Roma, spaccio 3.0, l’inchiesta sugli insospettabili “pusher a ore”

Si muovono in scooter, con lo zaino da rider o la divisa arancione dei netturbini, tra un turno di lavoro e l’altro. Consegne rapide, pagamenti in contanti, dosi nascoste tra i sacchi dell’immondizia o nei cofanetti di casa.
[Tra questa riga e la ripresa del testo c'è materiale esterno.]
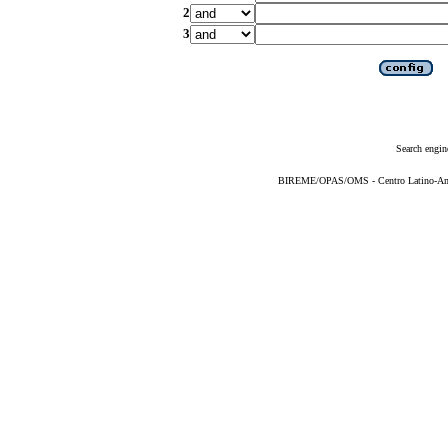
2
3
Search engin
BIREME/OPAS/OMS - Centro Latino-Ame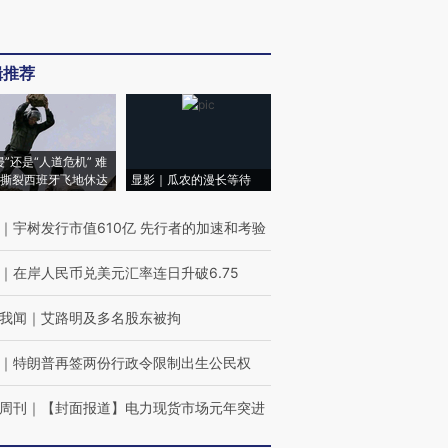
辑推荐
侵”还是“人道危机” 难
撕裂西班牙飞地休达
显影｜瓜农的漫长等待
｜
宇树发行市值610亿 先行者的加速和考验
｜
在岸人民币兑美元汇率连日升破6.75
我闻
｜
艾路明及多名股东被拘
｜
特朗普再签两份行政令限制出生公民权
周刊
｜
【封面报道】电力现货市场元年突进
È la nuova frontiera dello spaccio in Italia: quella dei “pusher a ore”, uomini e donne apparentemente comuni – studenti, ausiliari del traffico, negozianti, operatori ecologici – arruolati dai clan criminali come pedine temporanee, operative per poche ore o pochi giorni, difficilissime da individuare.
Dietro la facciata di una vita normale, alcuni di loro custodiscono droga, bilancini e migliaia di euro in contanti, diventando ingranaggi silenziosi di un sistema di spaccio decentralizzato, costruito per eludere i controlli delle forze dell’ordine. «Rider a tempo determinato», li definiscono i carabinieri, che negli ultimi mesi stanno scoprendo un fenomeno in rapida espansione da Roma a Napoli, fino al Nord Italia.
Il meccanismo, spiegano gli inquirenti, è semplice ma ingegnoso: i clan restano invisibili, delegando la vendita al dettaglio a soggetti senza precedenti penali e difficili da collegare alle organizzazioni. Ogni “lavoratore” porta con sé piccole quantità di droga, così da essere classificato come consumatore in caso di fermo. Il vantaggio per i gruppi criminali è doppio: meno rischi e totale protezione della rete di comando. «È un sistema studiato per rendere quasi impossibile risalire ai vertici», spiegano gli investigatori. «Il web è parte integrante del gioco: oggi lo spaccio nasce online, tra ordini su Telegram e WhatsApp. Per contrastarlo serve un vero pattugliamento digitale, il cosiddetto web patrolling».
Gli ultimi casi arrivano dal Napoli nord. A Grumo Nevano, i carabinieri della compagnia di Caivano hanno arrestato un netturbino di 38 anni, padre di famiglia, trovato con 78 grammi di cocaina purissima e 40mila euro in contanti nascosti in camera da letto. Un piccolo laboratorio casalingo con bilancini e materiale per il confezionamento. Ventiquattr’ore dopo, a Bacoli, è toccato a un ausiliare del traffico di 32 anni, incensurato. Fermato vicino a un bar con un modesto quantitativo di marijuana, è risultato in realtà gestire un deposito parallelo: i carabinieri hanno scoperto 1,5 chili di marijuana, 1 chilo di hashish, 24 grammi di cocaina, 56 di ketamina, 581 pasticche di ecstasy e 17 dosi di cocaina rosa. «Chimica pura destinata alla movida», precisano gli investigatori.
Per gli inquirenti, si tratta di una metamorfosi dello spaccio. In passato, venivano usati anziani o donne per custodire la droga; oggi, invece, si punta su lavoratori precari o occasionali, attratti da “lavoretti” illegali per guadagnare in fretta qualche centinaio di euro e arrotondare lo stipendio. «È gente normale, che non ha mai avuto a che fare con la criminalità. Tremano quando li fermiamo», raccontano i carabinieri. «Ma dietro di loro c’è chi li manovra, chi sa quanto pagarli e come farli sparire».
Il rischio cresce con la diffusione di nuove droghe sintetiche come la ketamina e la cocaina rosa, sempre più diffuse tra i giovanissimi. «Abbiamo registrato diversi casi di overdose – spiegano gli investigatori – e per questo abbiamo alzato il livello di allerta». Gli arresti di Grumo Nevano e Bacoli, sottolineano le forze dell’ordine, rappresentano solo «la punta dell’iceberg» di una rete capillare e adattiva, in grado di sfruttare i canali del web, la precarietà economica e l’anonimato metropolitano per reinventare lo spaccio nell’era digitale.